Some of us use Intel MKL with Julia for improved performance.
Intel MKL is composed of few code paths for different features of the CPU (SSE2, SSE4, AVX2, AVX512, etc…).
One of the issues of MKL is it discriminate non Intel CPU’s and use the the generic SSE2 code path on AVX2 capable CPU’s.
This specifically hurts on Ryzen 3xxx series which have better AVX2 performance than Intel’s comparable CPU’s.
It seems people found a way around it. By defining System / Environment Variable users could enforce Intel MKL to use the AVX2 code path and skip the CPU Dispatching mechanism.
One could read about it:
- How To Force MATLAB to Use a Fast Code Path on AMD Ryzen/TR CPUs.

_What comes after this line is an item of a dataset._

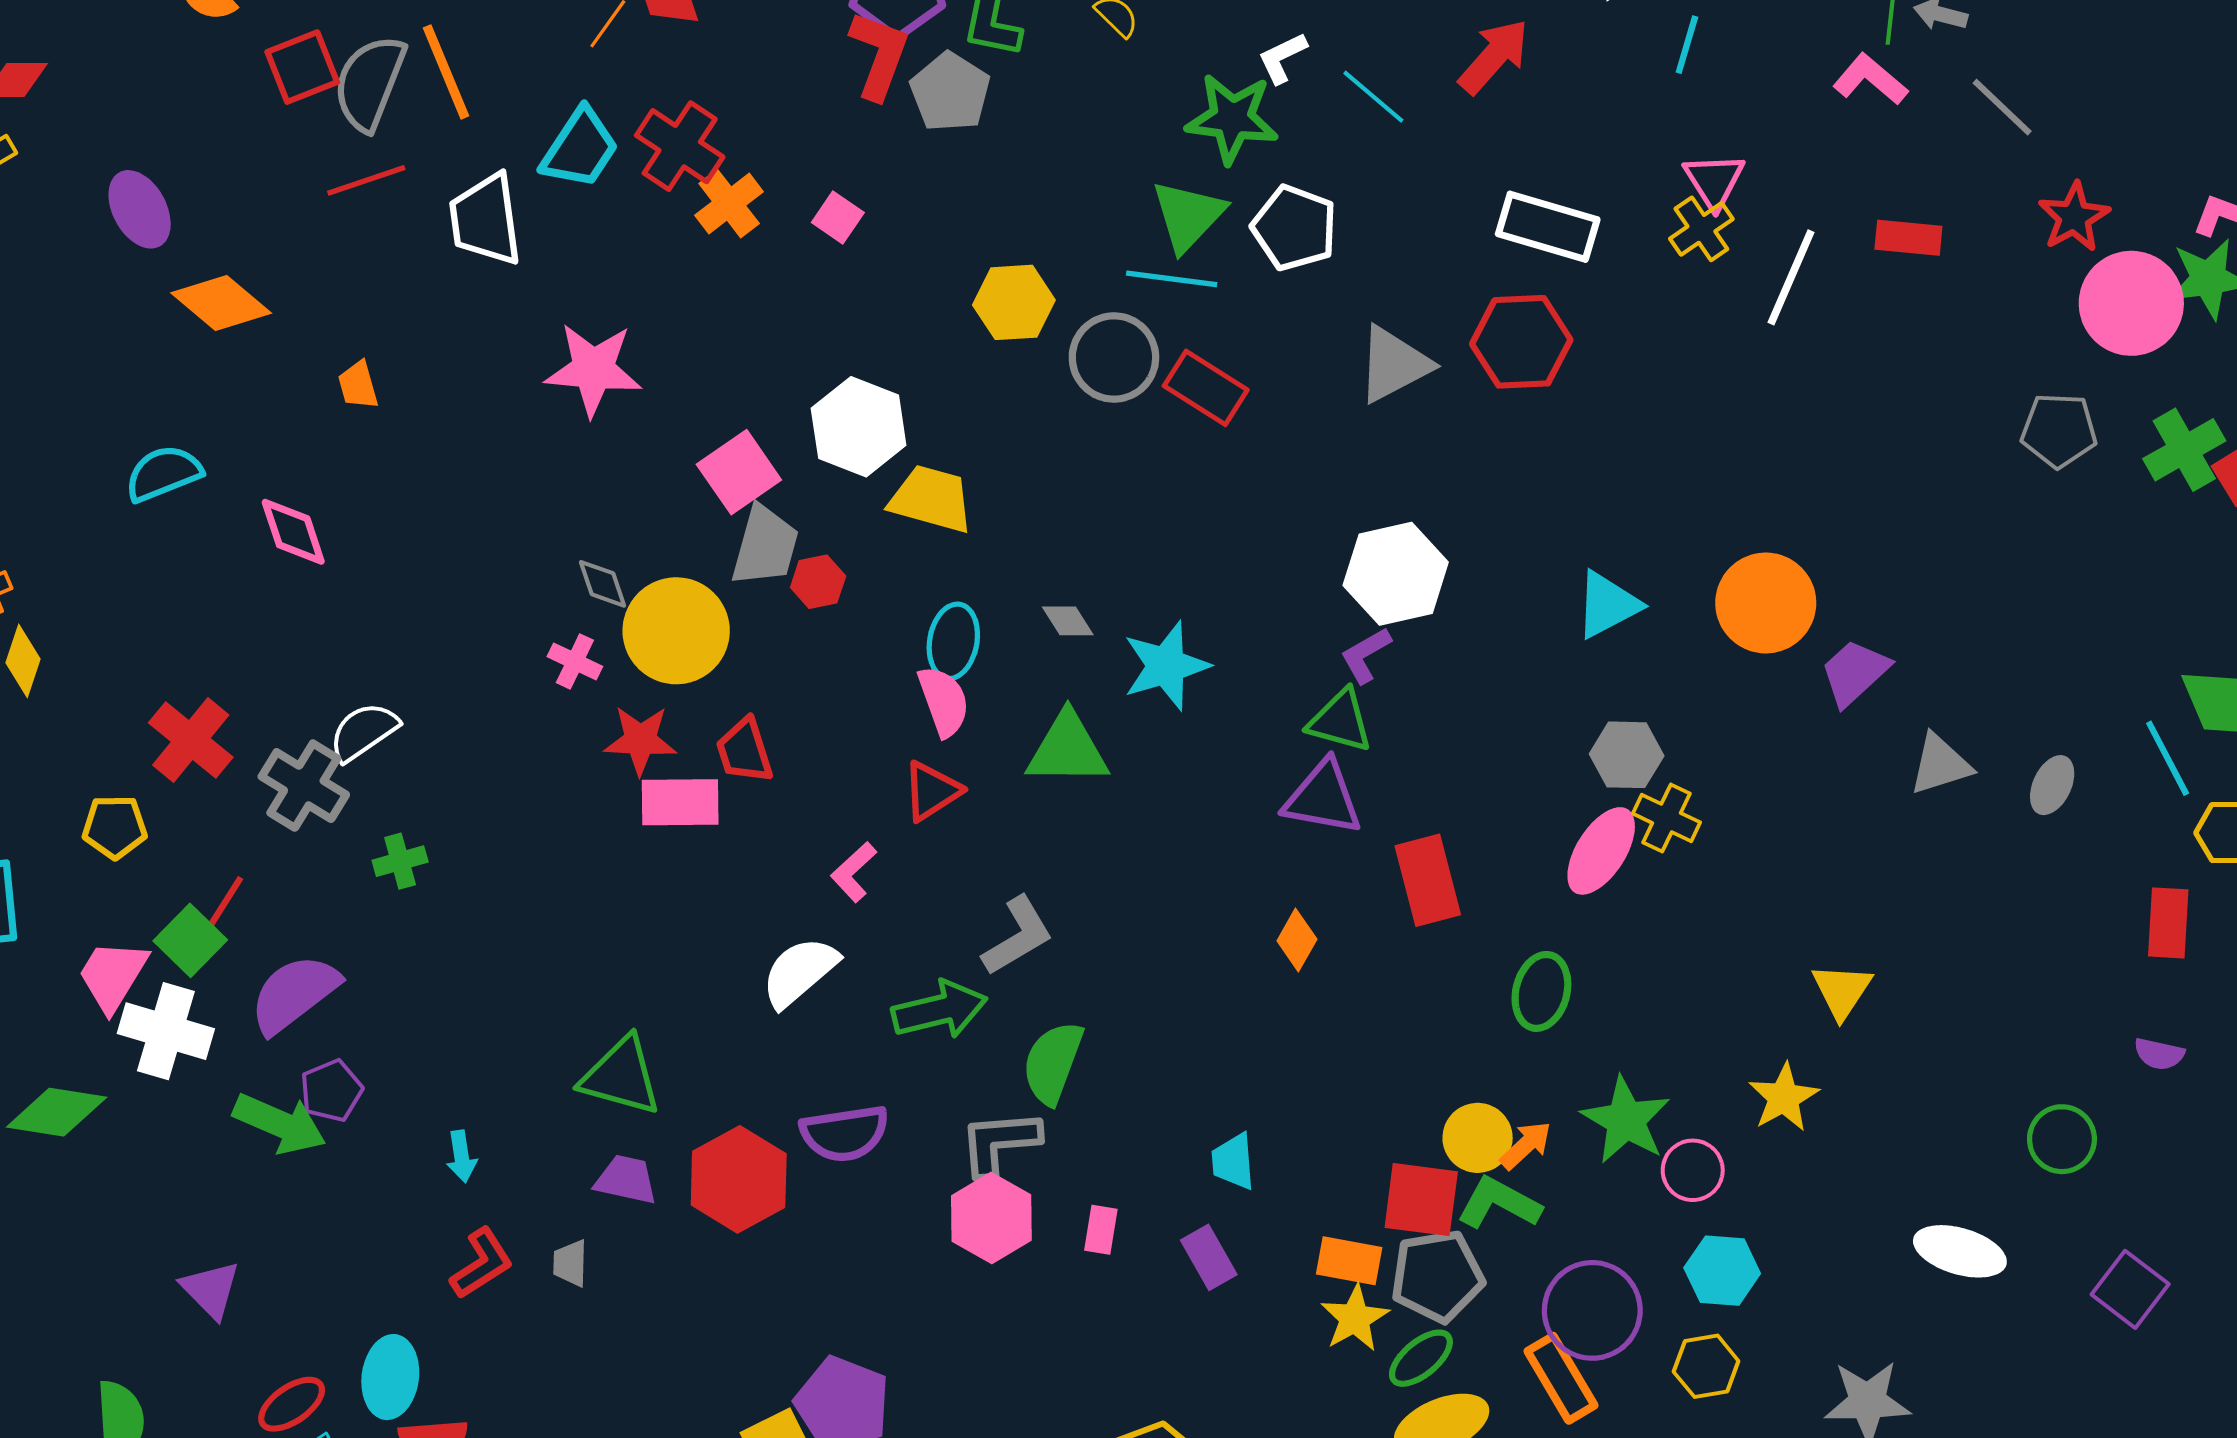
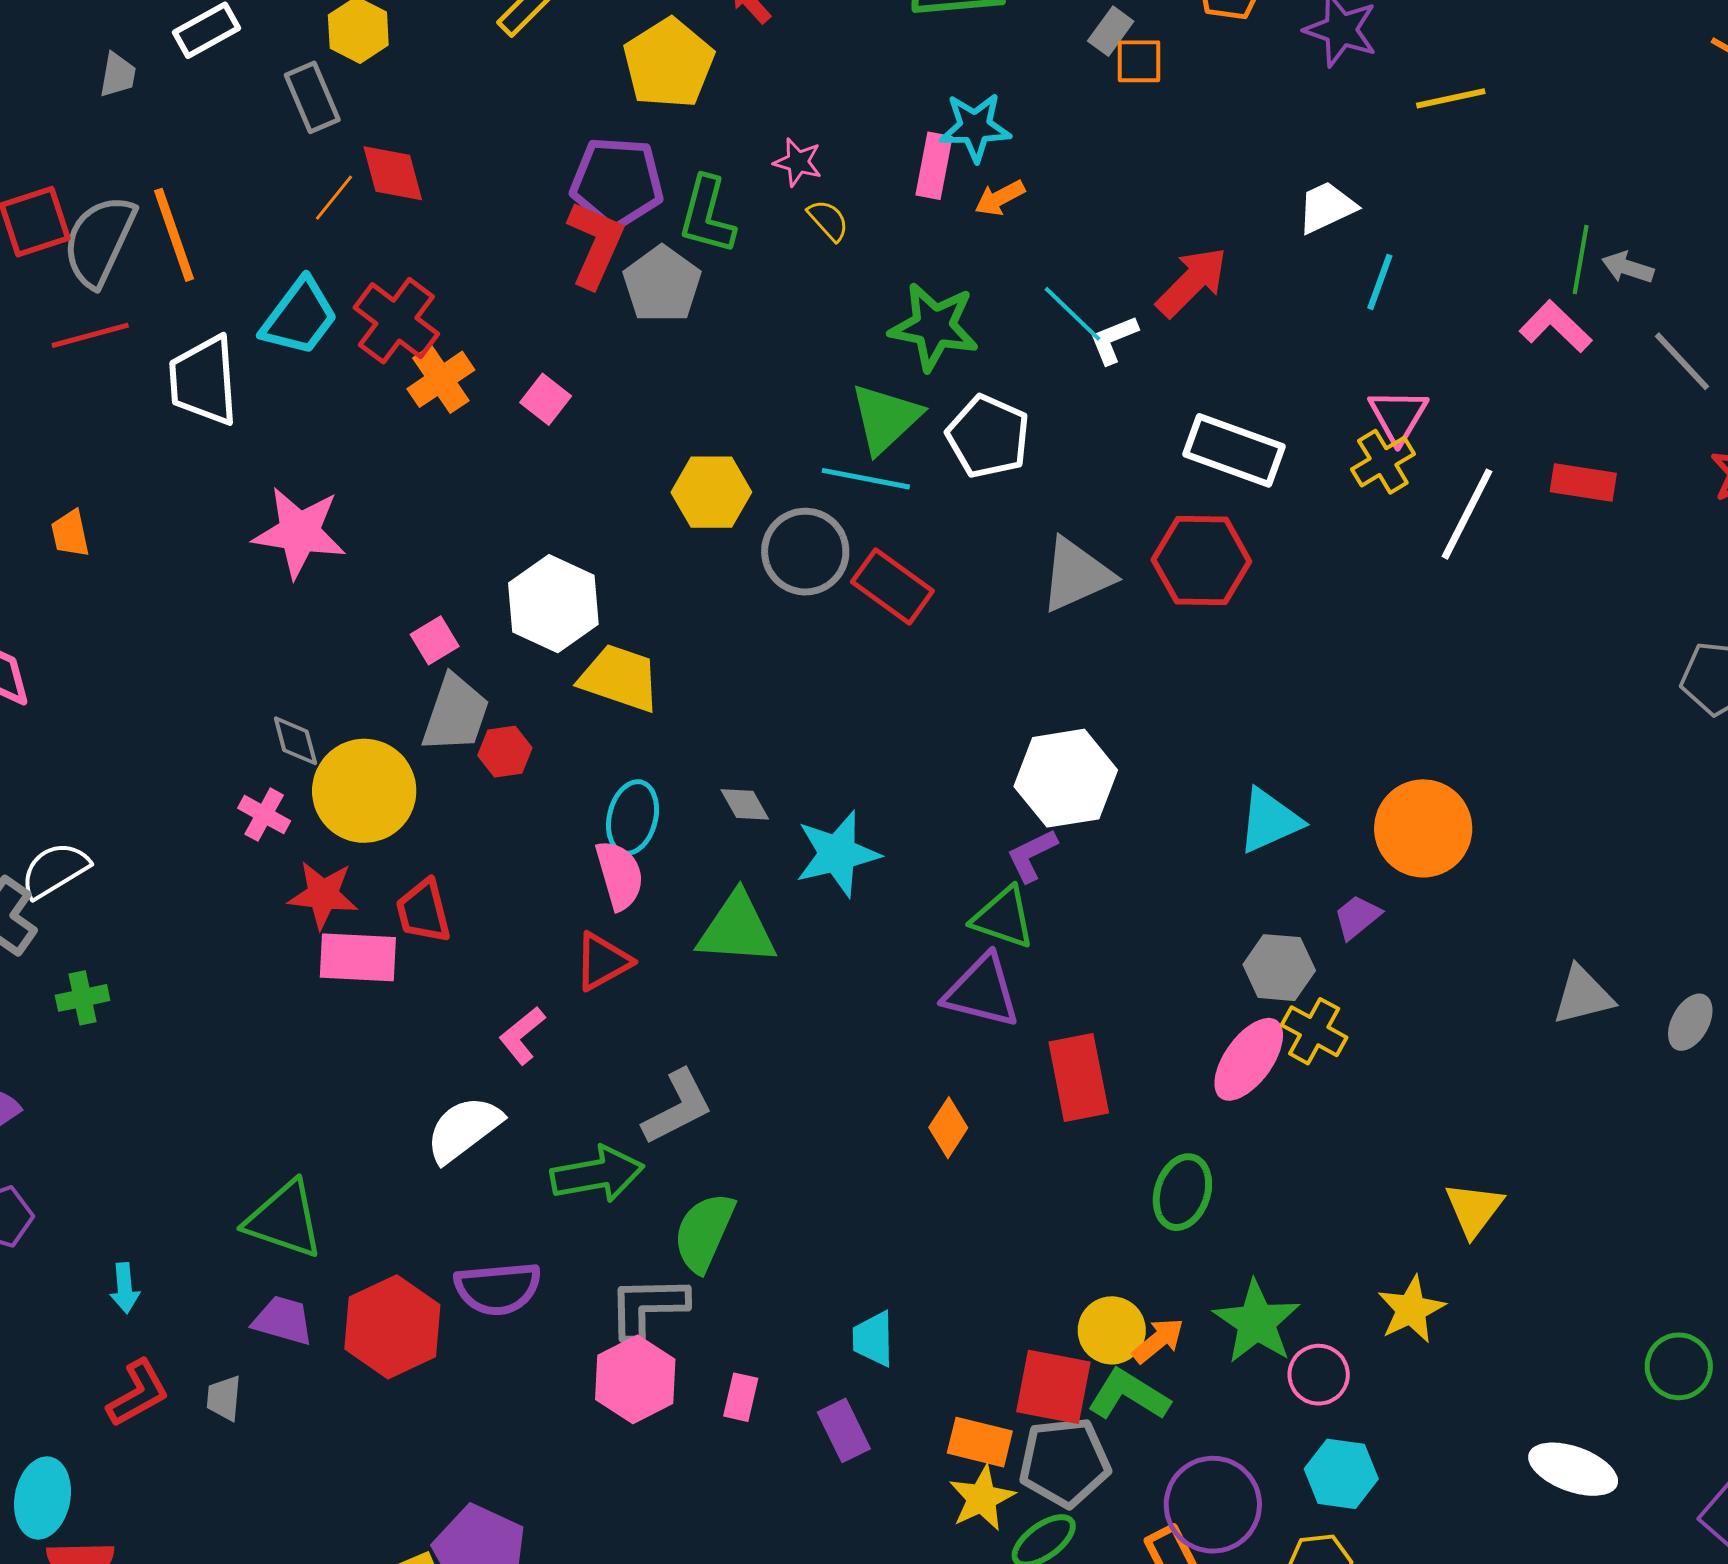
white L-shape: (1282, 58) -> (1113, 340), moved
pink square: (739, 472) -> (435, 640), size x0.6
purple trapezoid: (1855, 672) -> (1357, 917), moved, size x0.7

- MATLAB Code Path Tweak Massively Boosts AMD Ryzen CPUs’ Performance.
Though the above targets MATLAB I think it should work on Julia + MKL.
In Windows it requires:
@echo off set MKL_DEBUG_CPU_TYPE=5 matlab.exe
AVX2 capable CPU code path.
Where instead of launching MATLAB one should launch Julia.
The same should hols on other OS.
I wonder if one could integrate this trick into Juno (On Julia Pro for that matter).